» **WHAT THE EXERCISE ASKS**: Search term "خدمات": copy each line of the records that contains it.

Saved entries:

==========

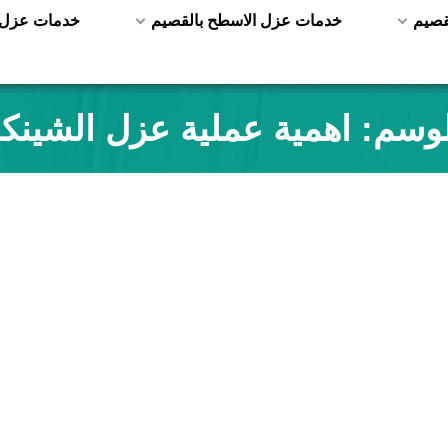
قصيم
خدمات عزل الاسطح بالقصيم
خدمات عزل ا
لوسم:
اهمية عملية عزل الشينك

==========

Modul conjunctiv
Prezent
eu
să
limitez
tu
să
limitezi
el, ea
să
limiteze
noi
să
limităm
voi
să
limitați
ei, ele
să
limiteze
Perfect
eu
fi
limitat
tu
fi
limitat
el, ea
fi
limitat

==========

» **RESULT FOR THIS TASK**:
خدمات عزل الاسطح بالقصيم
خدمات عزل ا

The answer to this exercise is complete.